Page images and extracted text
□ □ □
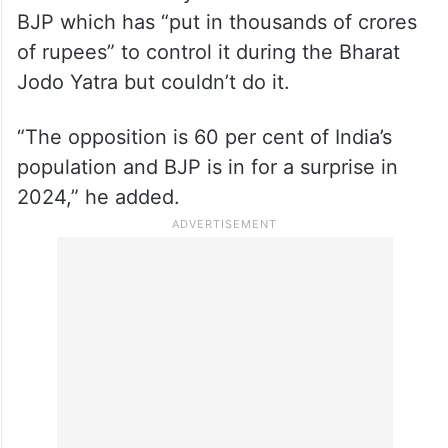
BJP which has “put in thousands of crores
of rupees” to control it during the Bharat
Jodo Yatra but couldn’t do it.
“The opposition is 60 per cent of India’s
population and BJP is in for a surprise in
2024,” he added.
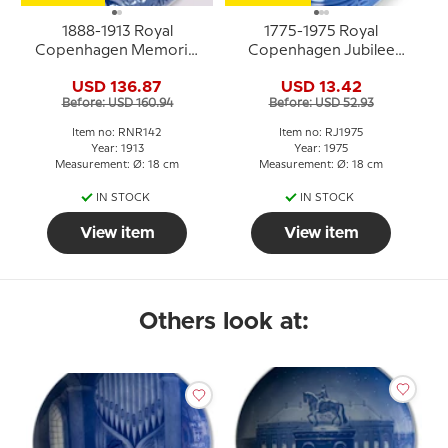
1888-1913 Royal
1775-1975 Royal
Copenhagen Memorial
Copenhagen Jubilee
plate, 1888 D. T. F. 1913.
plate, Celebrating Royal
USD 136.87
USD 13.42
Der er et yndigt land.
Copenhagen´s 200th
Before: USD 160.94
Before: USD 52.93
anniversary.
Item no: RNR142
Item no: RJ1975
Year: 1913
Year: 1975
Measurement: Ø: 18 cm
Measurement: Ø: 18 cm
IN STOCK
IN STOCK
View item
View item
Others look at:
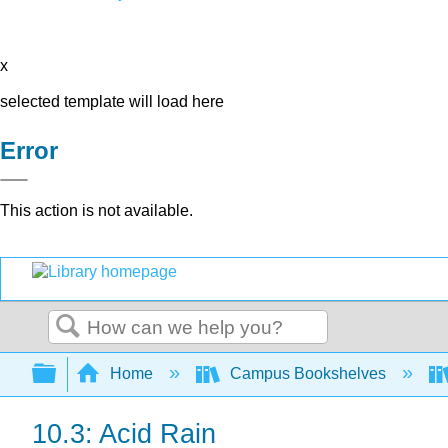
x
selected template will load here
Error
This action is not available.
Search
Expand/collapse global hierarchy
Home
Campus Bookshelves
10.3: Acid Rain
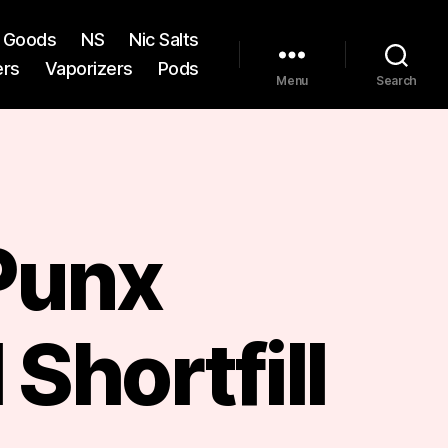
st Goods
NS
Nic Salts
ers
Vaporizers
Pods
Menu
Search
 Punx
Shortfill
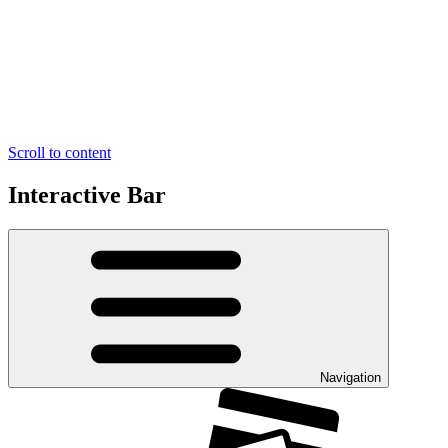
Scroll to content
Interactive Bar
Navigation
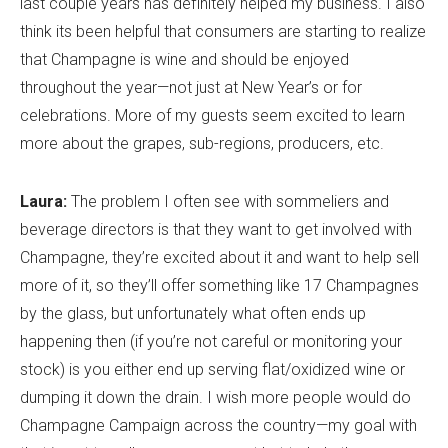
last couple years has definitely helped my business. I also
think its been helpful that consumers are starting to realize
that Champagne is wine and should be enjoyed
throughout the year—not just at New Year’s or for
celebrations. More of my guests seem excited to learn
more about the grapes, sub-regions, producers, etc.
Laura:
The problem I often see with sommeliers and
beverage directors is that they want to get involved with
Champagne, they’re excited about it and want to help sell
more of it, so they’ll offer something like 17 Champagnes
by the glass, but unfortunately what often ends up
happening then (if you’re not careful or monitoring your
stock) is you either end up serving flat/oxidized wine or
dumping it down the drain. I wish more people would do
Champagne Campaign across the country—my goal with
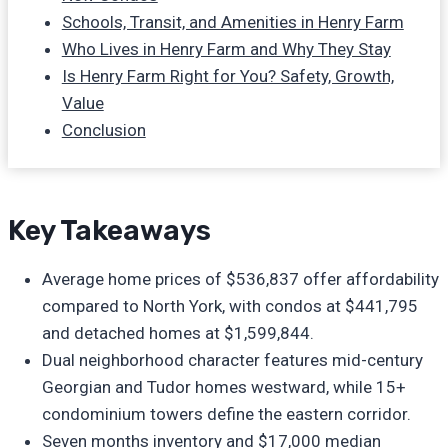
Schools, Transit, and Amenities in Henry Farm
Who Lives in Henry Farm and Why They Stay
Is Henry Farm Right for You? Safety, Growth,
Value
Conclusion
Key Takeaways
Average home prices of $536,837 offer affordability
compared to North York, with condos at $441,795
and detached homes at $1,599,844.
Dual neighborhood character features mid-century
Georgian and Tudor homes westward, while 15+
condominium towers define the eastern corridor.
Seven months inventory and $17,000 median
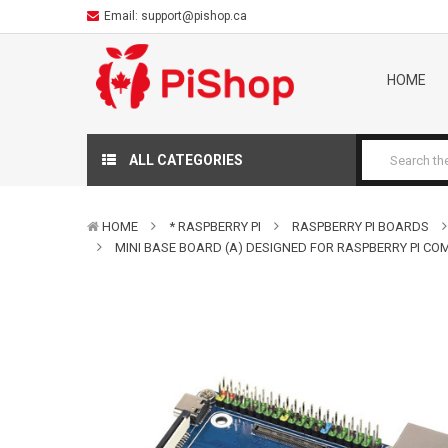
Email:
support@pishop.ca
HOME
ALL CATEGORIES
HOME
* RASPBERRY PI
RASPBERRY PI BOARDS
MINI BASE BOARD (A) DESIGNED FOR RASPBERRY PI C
□ □ □
» **Brief**
Return the number of lines in the records holding the string "Royal", without any other words.

» **Written response**
3